How long do adenoviral vector vaccines typically persist in human tissues in published pharmacokinetic studies?

1. What the data actually measure: genomes, transcripts, antigen and immune readouts

Most studies report persistence by detecting vector DNA or low-level transcriptional activity and by linking that residual expression to sustained CD8+ T cell responses, not by measuring infectious virus titers or classic drug plasma half‑lives; authors therefore describe “persistence of vector genomes” and “transcriptionally active” DNA in muscle, liver and lymphatic tissues rather than continuous high‑level replication ^{[2] [1] [3]}.

2. Typical tissues where vectors are found long-term

Biodistribution work repeatedly shows the injection site muscle, liver (including Kupffer cells and hepatocytes), spleen and lymphoid tissues are the main sinks for adenoviral vectors after systemic or intramuscular delivery; the liver in particular rapidly sequesters a large fraction of vector particles, while the spleen and lymphatics retain viral genomes at higher per‑tissue concentrations in many animal studies ^{[5] [6] [1]}.

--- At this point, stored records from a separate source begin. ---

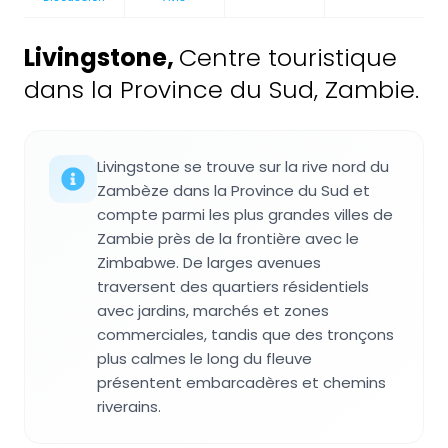
Livingstone
,
Centre touristique
dans la Province du Sud, Zambie.
Livingstone se trouve sur la rive nord du
Zambèze dans la Province du Sud et
compte parmi les plus grandes villes de
Zambie près de la frontière avec le
Zimbabwe. De larges avenues
traversent des quartiers résidentiels
avec jardins, marchés et zones
commerciales, tandis que des tronçons
plus calmes le long du fleuve
présentent embarcadères et chemins
riverains.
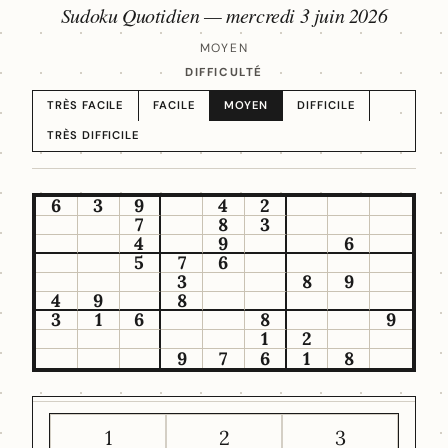
Sudoku Quotidien —
mercredi 3 juin 2026
MOYEN
DIFFICULTÉ
TRÈS FACILE
FACILE
MOYEN
DIFFICILE
TRÈS DIFFICILE
6
3
9
4
2
7
8
3
4
9
6
5
7
6
3
8
9
4
9
8
3
1
6
8
9
1
2
9
7
6
1
8
1
2
3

3. How long “low‑level persistence” lasts in published studies

Animal and human‑tissue recovery studies report persistence measured in months to years: replication‑defective vectors have been found at the inoculation site, liver and lymphatic tissues for months and, in some reports, genomes can be recovered from lymphatic tissues years after acute adenoviral infection or vector administration ^{[1] [2] [3] [4]}. Reviews and primary experiments frame this as “low‑level” or episomal persistence sufficient to maintain antigen production and active effector T cells over long intervals ^{[2] [1]}.

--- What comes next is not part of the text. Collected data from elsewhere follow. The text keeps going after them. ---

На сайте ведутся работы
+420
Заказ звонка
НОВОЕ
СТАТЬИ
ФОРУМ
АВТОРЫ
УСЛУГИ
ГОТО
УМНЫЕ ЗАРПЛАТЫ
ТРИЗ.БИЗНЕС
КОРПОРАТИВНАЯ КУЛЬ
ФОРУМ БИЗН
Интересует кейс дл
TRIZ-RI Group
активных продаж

4. Quantitative limits and the human evidence gap

While multiple sources document long tails of detectability, careful quantification in humans is sparse: most human clinical trials report tolerability and immune responses but do not publish comprehensive tissue‑by‑timepoint pharmacokinetic series that would mimic small‑molecule PK studies, so estimates are extrapolated from animal models plus occasional human tissue recoveries and historical studies of wild‑type adenovirus persistence ^{[7] [4] [3]}.

5. Implications: why persistence matters—and competing perspectives

Persistent low‑level antigen expression is presented as an advantage for durable T‑cell immunity in vaccine design, explaining why adenoviral vectors sustain effector responses better than some other platforms ^{[2] [8]}. At the same time, persistence was a concern in early gene‑therapy work—immune responses, cytotoxicity and theoretical oncogenesis contributed to caution and reduced use in certain gene‑therapy contexts ^[9]. Those competing agendas—maximizing durable immunity versus minimizing long‑term vector presence—drive engineering strategies and study designs ^{[10] [6]}.

6. Safety notes and rare events

Adenoviral vectors generally remain episomal and lack a dedicated integration mechanism; experimental estimates place integration frequencies very low (median ≈0.01% per transduced cell in some studies), but authors note theoretical risks and call for long‑term follow‑up because absolute exclusion of rare events would require very large datasets ^{[8] [11]}.

7. Bottom line—direct answer to the question

Published pharmacokinetic and biodistribution literature shows adenoviral vector genomes and low‑level transcriptional activity are typically detectable in injected muscle, liver and lymphoid tissues for months and can persist at low levels for years in some studies; however, systematic human PK time‑series are limited, so most precise duration estimates rely on animal data and scattered human tissue recoveries rather than standardized human tissue pharmacokinetic trials ^{[1] [2] [3] [4]}.